As might be expected, de Graaf approaches writing from within the world of architecture, offering insight into the economic, social, and political pressures of his professional life. Although Four Walls and a Roof began this process in circumspect fashion, Architect, Verb comes out guns blazing. The book purports to be semantic in its intention—each chapter challenges a particular term or catchphrase common in the vocabulary of his colleagues, clients, and competitors. The big words that make de Graaf—a left-leaning late-boomer European—unhappy are professional terms such as “world-class” and “place-making” as well as subjective concepts, including “creativity” and “beauty.” As de Graaf argues, these words may offer architecture a set of goals, but, in fact, when codified by legislators or marketing teams, they create a system, a metric of measurement, that actually distracts from the medium itself.

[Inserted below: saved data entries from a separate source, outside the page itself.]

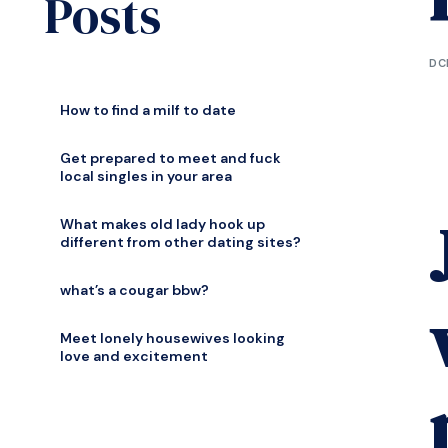
Posts
DC
How to find a milf to date
Get prepared to meet and fuck
local singles in your area
What makes old lady hook up
different from other dating sites?
what’s a cougar bbw?
Meet lonely housewives looking
love and excitement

Occasionally, de Graaf’s intentions seem rhetorical or satirical. In the section dedicated to sustainability, he doubles down—if not triples down—on the sheer profusion of codes an architect must tiresomely navigate. He lists, to a dizzying degree, the number of different updates various green-building rating systems, like BREEAM and LEED, have undergone. De Graaf points out the multitude of indices for sustainable development, which make it difficult for architects to design original, beautiful buildings in different contexts. When he batters away at the sustainability rating systems, the effect is comic. He blithely waltzes through the proliferation of architectural awards, some established only to outflank others. Bespoke prizes have been created by companies to reel in specific practices, for dubious marketing purposes. Here, De Graaf’s commentary is wry as hell.

However, when the Dutch architect adopts a more analytical approach, the book soars beyond cathartic humor. When he addresses a particular place rather than a dictionary definition, his writing is far more compelling. The chapter dedicated to Vancouver and the etymology of “livability” is a superb analysis of the conditions in which 21st-century architecture operates. The architect deconstructs the neologism, recontextualizes it, and then drags it through recent history—illustrating not only the good done in its name, but the bad as well. In the chapter on “beauty,” he nails better than anyone else why the British have such a hang-up on the word. Whereas other nations may deliberate and muse on the subject intellectually, and still others might introduce particular ideas of aesthetics by executive order, the British seem to believe that it is the role of mid-ranking bureaucrats to explain what beauty is to nominally independent architects.

It is one of the book’s recurring themes: how architecture can become constrained by codes or consultancy. The section on evidence-based design, in particular, should be compulsory reading for anyone operating under the misguided belief that architects are omnipotent figures who decree the shape and form of our built environment from on high. De Graaf may fall short of providing emphatic solutions, but no one is identifying the problems or suggesting potential exits from them as wittily or as intelligently as he is.

Why does he write? To get beyond the flak—to arrive at that strange condition, often considered a conceit, where architecture is autonomous. Long may his flights be long.